In a previous post, I have framed my discussion of rational agency in terms of a contradiction between two concepts.  One idea is that the universe is fundamentally governed by deterministic laws which include a provision for random action. I have called this concept materialism, but its main determining factor is a randomness which accounts for any observational results that are not strictly predictable.  The other concept I have called a rational agent, but its main determining factor is directed, rational action that conforms to the deterministic laws.  I have stressed that these are two extremes and that the truth might lie somewhere in between.  So far in my discussion on science, I have described the Big Bang creation of the universe and special relativity.  Both of these narratives intimately involve matter.  Even if the rules governing matter are rational and rigorous, why does that imply a rational agent?  And how do rational laws result in uncertainty?

All of the theories listed above – from relativity to quantum theory – are models of physical reality.  That is, they describe physical reality using mathematical equations along with constraints or principles that are applied to the analysis of physical reality.  The mathematics associated with each theory is an integral part of the narrative that explains why the theory is true.  Without such a narrative, doubts would immediately set in if there were anomalous observations.  For a well-tested and mathematically consistent theory, there are strong reasons to doubt the anomalous data.
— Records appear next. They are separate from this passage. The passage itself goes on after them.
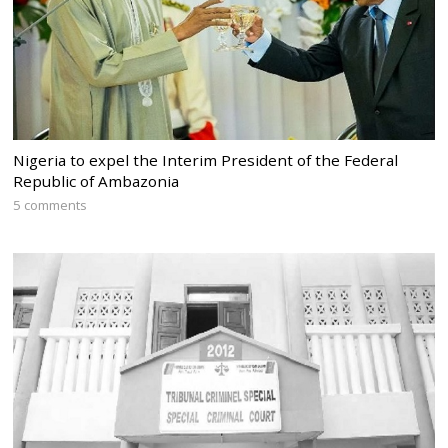
Nigeria to expel the Interim President of the Federal
Republic of Ambazonia
5 comments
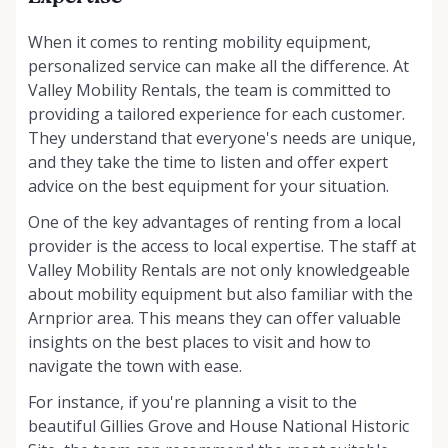
When it comes to renting mobility equipment,
personalized service can make all the difference. At
Valley Mobility Rentals, the team is committed to
providing a tailored experience for each customer.
They understand that everyone's needs are unique,
and they take the time to listen and offer expert
advice on the best equipment for your situation.
One of the key advantages of renting from a local
provider is the access to local expertise. The staff at
Valley Mobility Rentals are not only knowledgeable
about mobility equipment but also familiar with the
Arnprior area. This means they can offer valuable
insights on the best places to visit and how to
navigate the town with ease.
For instance, if you're planning a visit to the
beautiful Gillies Grove and House National Historic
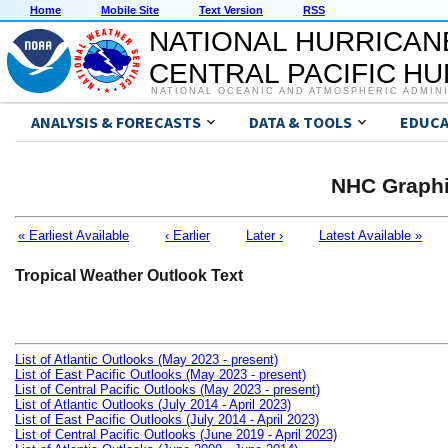
Home
Mobile Site
Text Version
RSS
NATIONAL HURRICAN
CENTRAL PACIFIC H
NATIONAL OCEANIC AND ATMOSPHERIC ADMIN
ANALYSIS & FORECASTS
DATA & TOOLS
EDUCA
NHC Graphi
« Earliest Available
‹ Earlier
Later ›
Latest Available »
Tropical Weather Outlook Text
List of Atlantic Outlooks (May 2023 - present)
List of East Pacific Outlooks (May 2023 - present)
List of Central Pacific Outlooks (May 2023 - present)
List of Atlantic Outlooks (July 2014 - April 2023)
List of East Pacific Outlooks (July 2014 - April 2023)
List of Central Pacific Outlooks (June 2019 - April 2023)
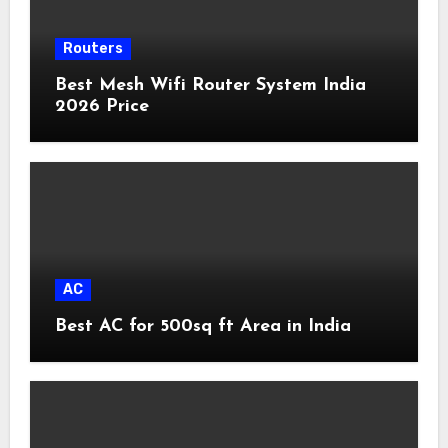
Routers
Best Mesh Wifi Router System India
2026 Price
AC
Best AC for 500sq ft Area in India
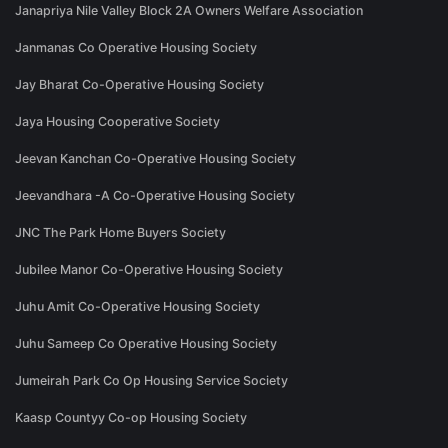
Janapriya Nile Valley Block 2A Owners Welfare Association
Janmanas Co Operative Housing Society
Jay Bharat Co-Operative Housing Society
Jaya Housing Cooperative Society
Jeevan Kanchan Co-Operative Housing Society
Jeevandhara -A Co-Operative Housing Society
JNC The Park Home Buyers Society
Jubilee Manor Co-Operative Housing Society
Juhu Amit Co-Operative Housing Society
Juhu Sameep Co Operative Housing Society
Jumeirah Park Co Op Housing Service Society
Kaasp Countyy Co-op Housing Society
For example, not too long ago some observations suggested that neutrinos could travel faster than light.  There was an experiment associated with the Large Hadron Collider (LHC) near Geneva, Switzerland in which neutrinos were timed at about 60 nanoseconds faster than a light beam going a distance of 450 miles.  If that observation had proved true, it would have been a significant violation of special relativity.  The problem was eventually traced to a GPS synchronization issue between the two clocks used to time the trip, but resolution took several months.  This episode illustrates both the confidence generated by a mathematically consistent, well tested theory and the provisional nature of any theory.  The provisional nature of scientific evidence is one reason for looking at a gestalt of the evidence rather than relying too much on any one result.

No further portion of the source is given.